Time was, a bar of soap and a potty mouth were a match made in heaven. Profanity was not tolerated in any form and children snickered if Dad let loose an occasional rant after a night at the pub. Changes in attitude to a Victorian predilection for non descriptive language and pay TV, made sure four letter words became the norm and schoolyards changed forever. What was once considered bad language from the likes of Lenny Bruce became part of the lexicon, today being replaced by what many consider bad language changed via technology, changed by structure for a need to say something in limited space and changed by a verbosity never seen before in the annuals of literature.

With so much choice for language to be displayed via the access granted by the Internet, it's understandable the rush to say something can sometimes over power the need to say it properly or correctly, according to your old English teacher. To that end we are seeing polar opposite views, around the structure and future of our language as influenced by the Internet.

Prescriptives are heralding the demise of language, agonising over the negative influence of electronic communication and the dumbing down of Shakespeare and literary traditions. Abbreviations, acronyms, net slang, flaming and assorted ambiguity found in the writings of bloggers, the smart phone children and anyone in a rush, cause consternation equivalent to the breaking up of the Beatles. War and Peace and its ilk, tend to be the benchmark, with anything under a hundred thousand words too short, with not enough content or the capacity to articulate the message and meaning.

Descriptivists counter the above argument alleging the Internet gives scope to a wider expression of language, constantly changing linguistic convention and finally reading the way we talk.

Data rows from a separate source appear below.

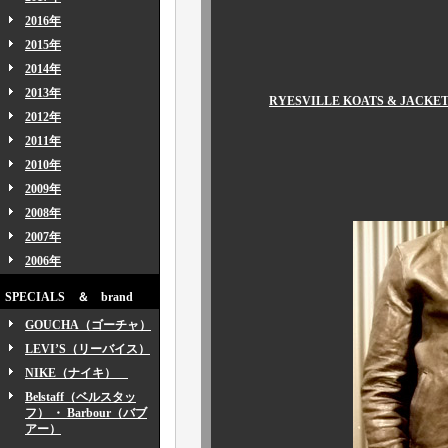
2016年
2015年
2014年
予約受付
2013年
RYESVILLE KOATS & JA
2012年
２０１０ Ｆ／Ｗ 話
2011年
2010年
“ GREAT 
2009年
2008年
2007年
2006年
SPECIALS ＆ brand
GOUCHA（ゴーチャ）
LEVI’S（リーバイス）
NIKE（ナイキ）
Belstaff（ベルスタッ
フ） ・ Barbour（バブ
アー）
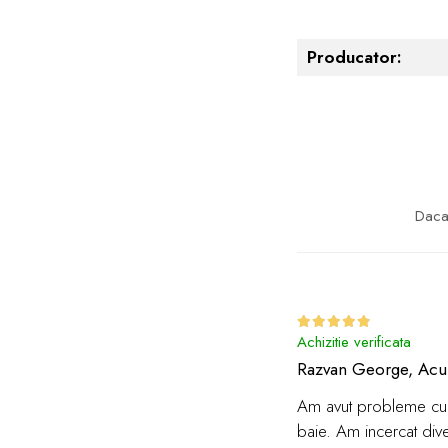
Producator:
Daca 
Achizitie verificata
Razvan George,
Acu
Am avut probleme cu ma
baie. Am incercat dive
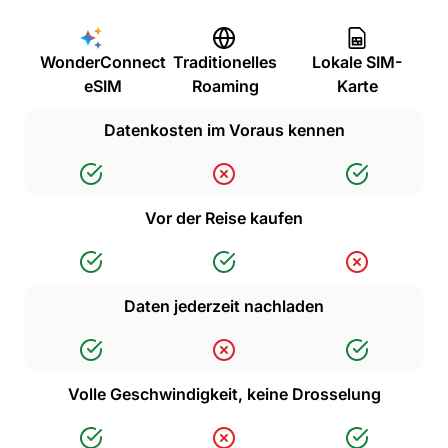
WonderConnect
Traditionelles
Lokale SIM-
eSIM
Roaming
Karte
Datenkosten im Voraus kennen
Vor der Reise kaufen
Daten jederzeit nachladen
Volle Geschwindigkeit, keine Drosselung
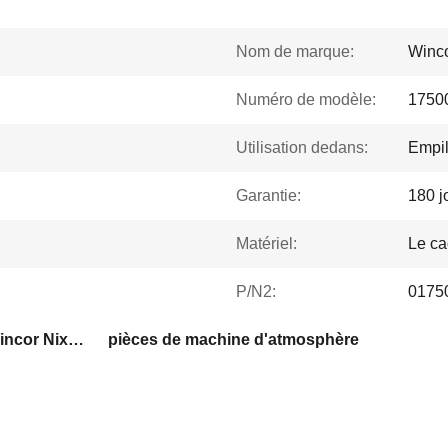
Nom de marque:
Winco
Numéro de modèle:
1750
Utilisation dedans:
Empil
Garantie:
180 j
Matériel:
Le ca
P/N2:
0175
Pièces de rechange de Wincor Nixdorf
pièces de machine d'atmosphère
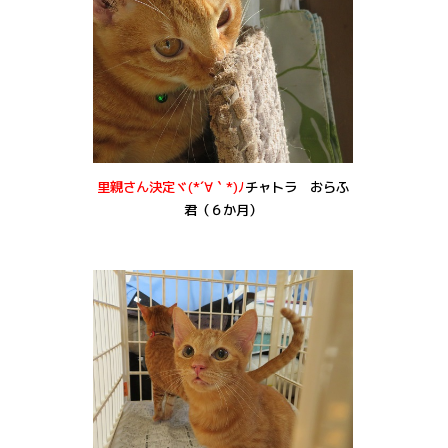
里親さん決定ヾ(*´∀｀*)ﾉ
チャトラ おらふ
君（６か月）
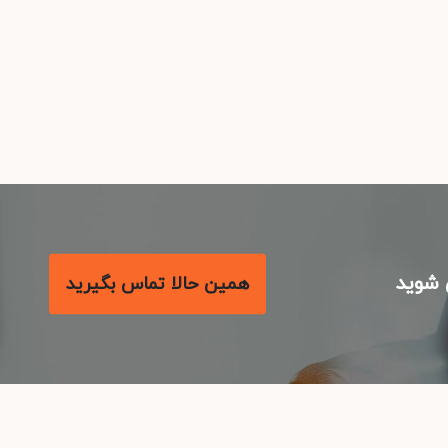
شوید
همین حالا تماس بگیرید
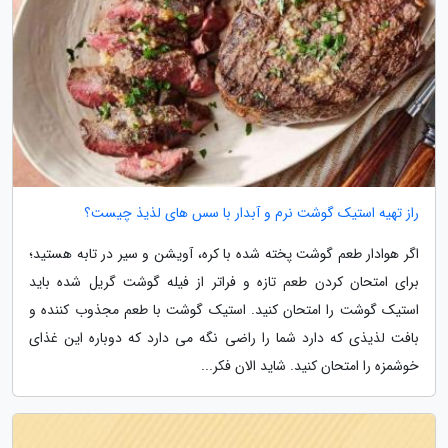
راز تهیه استیک گوشت نرم و آبدار با سس های لذیذ چیست؟
اگر هوادار طعم گوشت پخته شده با کره، آویشن و سیر در تابه هستید؛
برای امتحان کردن طعم تازه و فراتر از فیله گوشت گریل شده باید
استیک گوشت را امتحان کنید. استیک گوشت با طعم مجذوب کننده و
بافت لذیذی که دارد شما را راضی نگه می دارد که دوباره این غذای
خوشمزه را امتحان کنید. شاید الان فکر...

They talk about Internet slang and its ability to join cultures, to globalise language and make it accessible to all. They talk about no language being bad, that it should never be shackled by the past and that online language will have greater influence offline than anything Shakespeare wrote.

The etiquette guides and linguistic appropriateness of the past is being shattered by time restrictions, why write a manifesto if I can relay the message via a Tweet, by smart phones, who really wants to long hand anything nowadays on a minute keyboard and finally subculture, where language is being redefined by a new generation. The same reason we don't talk like Shakespeare anymore is the same reason we don't talk like we did before all this technology came along. Adaptability of language shows the flexibility in intelligence and the capacity to change with the change.

So the next time your nephew sends you a 140 character greeting card via his smart phone or the next time you learn a new word made up of numbers and letters, don't get caught up in the punctuation but rather the thought behind the message. For the long hand and the short of it, finds enough room for all. The Internet will never run out of space for those wanting to say a lot in their own sweet time, in their own sweet language and it will provide the forums and platforms for those in a hurry to say it now with a mangled mash up that would have Shakespeare rolling in his grave.